Most of the duck hunting area is cypress and tupelo gum swamp. Walk-in hunts are popular on this WMA. All you need for this type of action are a back-strap-style decoy bag, six to 12 decoys, and a good pair of waders. When there is a significant migration, the area offers opportunities at widgeon, gadwalls, teal and possibly mallards to go along with the woodies.
The most popular areas of the WMA are along Hunters Loop Road, Newport Landing Road and the swamps at the end of South Road.
The Lowndes County WMA is only open to waterfowling on Wednesdays and Saturdays. Hunting is allowed all day until sunset.
The Upper Delta WMA extends over 35,795 acres. Much of the waterfowling action is dictated by the amount of flood waters received during winter. Should levels rise well before Christmas, there will be numerous sloughs and ponds created by the high waters. Find some of these out-of-the-way places and you can experience outstanding action on mallards and wood ducks.
The wood duck action can be fast and furious at the dead ends of creeks in the Upper Delta. Along with the woodies, you can expect to see small bands of green-winged teal in late winter.

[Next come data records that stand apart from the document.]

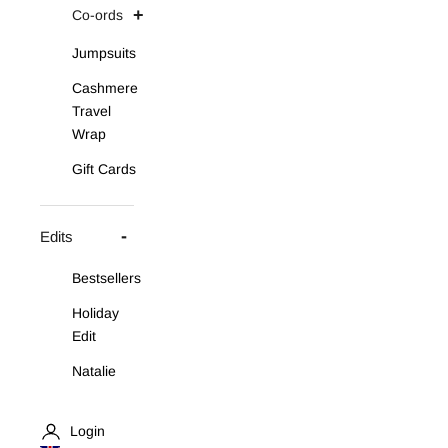
Co-ords
Jumpsuits
Cashmere
Travel
Wrap
Gift Cards
Edits
Bestsellers
Holiday
Edit
Natalie
Asymmetric
Knit Set
Login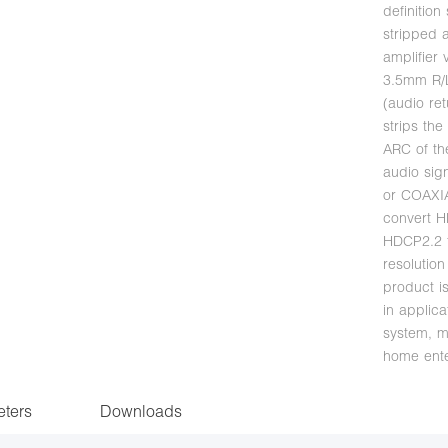
definition
stripped a
amplifier
3.5mm R/L
(audio ret
strips th
ARC of th
audio sig
or COAXIA
convert 
HDCP2.2 
resolutio
product i
in applic
system, m
home ente
ters
Downloads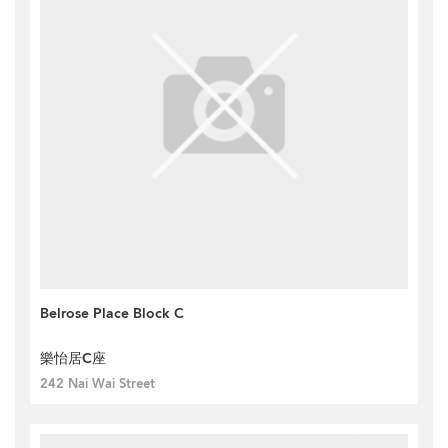
Belrose Place Block C
樂怡居C座
242 Nai Wai Street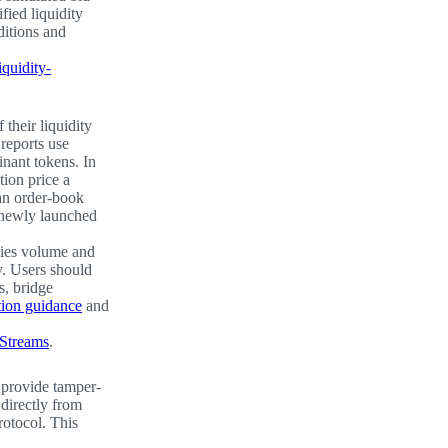
ified liquidity
ditions and
iquidity-
 their liquidity
reports use
nant tokens. In
tion price a
han order-book
r newly launched
lies volume and
y. Users should
s, bridge
ation guidance
and
 Streams
.
 provide tamper-
 directly from
rotocol. This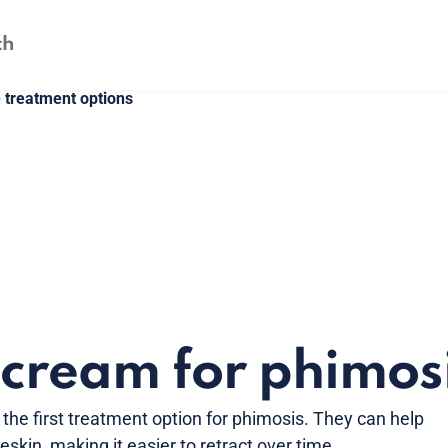
e treatment options
 cream for phimos
the first treatment option for phimosis. They can help
eskin, making it easier to retract over time.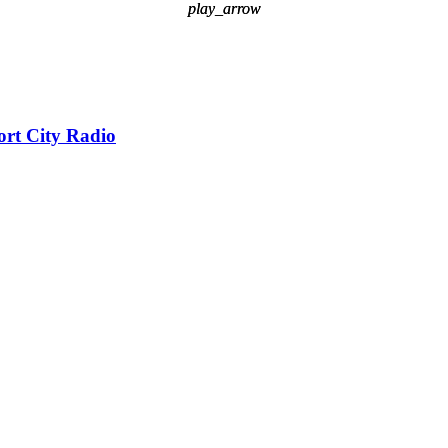
play_arrow
play_arrow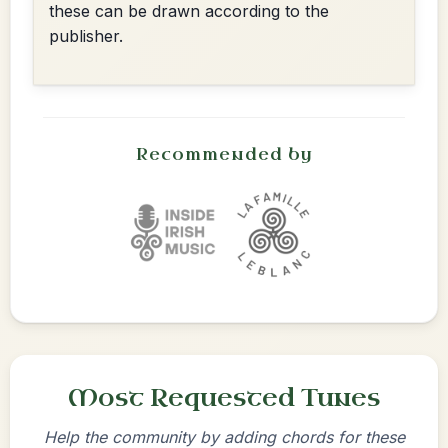
these can be drawn according to the
publisher.
Recommended by
Most Requested Tunes
Help the community by adding chords for these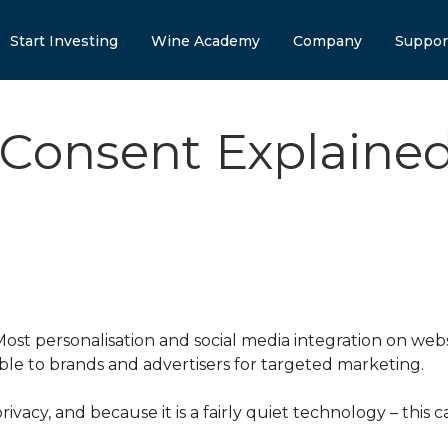
Start Investing
Wine Academy
Company
Suppor
 Consent Explaine
st personalisation and social media integration on websi
able to brands and advertisers for targeted marketing.
rivacy, and because it is a fairly quiet technology – thi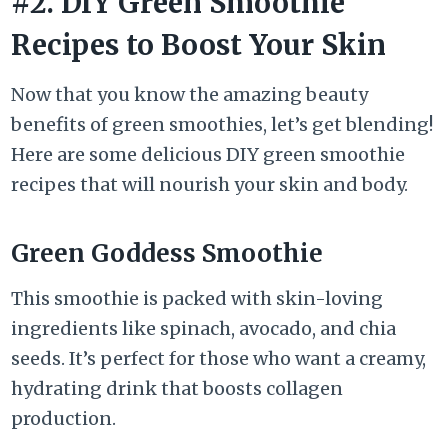
#2. DIY Green Smoothie
Recipes to Boost Your Skin
Now that you know the amazing beauty
benefits of green smoothies, let’s get blending!
Here are some delicious DIY green smoothie
recipes that will nourish your skin and body.
Green Goddess Smoothie
This smoothie is packed with skin-loving
ingredients like spinach, avocado, and chia
seeds. It’s perfect for those who want a creamy,
hydrating drink that boosts collagen
production.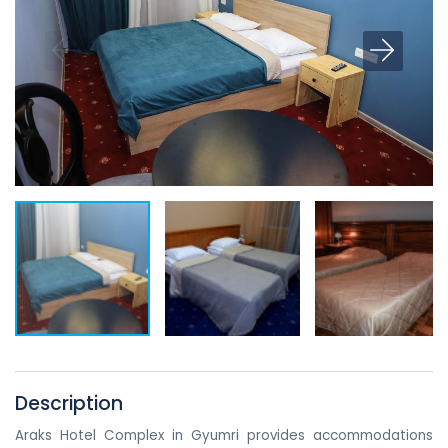
Description
Araks Hotel Complex in Gyumri provides accommodations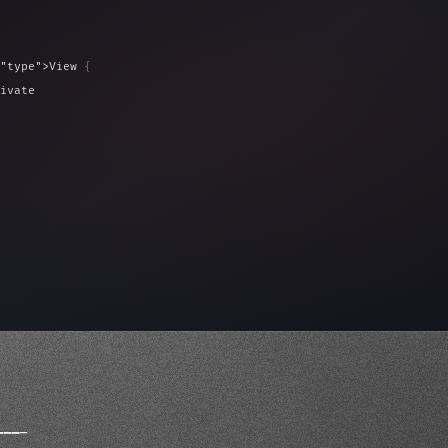
"type"
>View 
{
ivate 
"keyword"
>var isLoaded = false
type"
>View 
{
 
20
)
{
_
_
_
_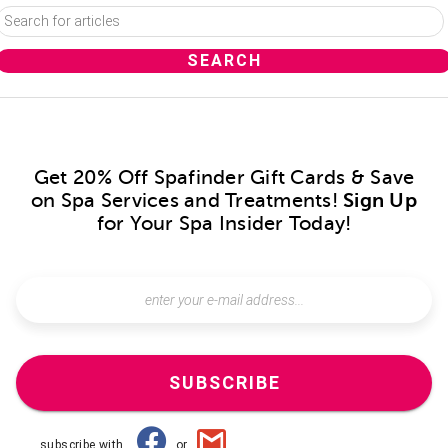
Get 20% Off Spafinder Gift Cards & Save
on Spa Services and Treatments!
Sign Up
for Your Spa Insider Today!
SUBSCRIBE
subscribe with
or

Even though the clear cuts produced by timber operations of the past have grown up recently, there are still numerous gum ponds that can hold significant amounts of ducks for those willing to work for them. Long walk-ins can produce limits of ducks for the adventurous.
The W.L. Holland and Mobile-Tensaw WMA offers 58,321 acres of land, along with another 15,000 acres of shallow water for public hunting. Known to locals as the Lower Delta, this area at time offers excellent duck hunting. The winter destination of thousands of puddle ducks and divers, the Mobile-Tensaw area is one of the most popular waterfowling spots in the state.
The area is a vast complex of shallow water bays and creeks that are tidal-influenced. Since most of the hunting takes place from boat blinds, this requires extreme caution so that you don't find yourself stranded on a mud bar when the tide drops quickly.
On the other hand, hunters who know the tides well can use them to their advantage. Ducks that prefer to feed at a certain water level may be absent at daylight but drop into that area when water levels rise later in the morning.
It is very important to scout the area to have success. Locating a freshly arrived group of
ducks and hunting them the next day is your best bet for action.
Gadwalls, teal, scaup and shovelers are the most common ducks taken in the shallow bays of the Lower Delta. There is also a very good population of mottled ducks in the region. The mottled ducks are year-round residents of the Lower Delta. However, they can be difficult to hunt and most are taken during the first two weeks of the season.
Finally, the coastal area of south Alabama can provide fantastic action on divers if the winter is harsh. Huge flocks of scaup and ringnecks winter on the coast under those conditions. On an extremely bitter front, the coastal area will be flooded with flocks of redheads and canvasbacks. Without harsh weather, the hunting is only poor to average.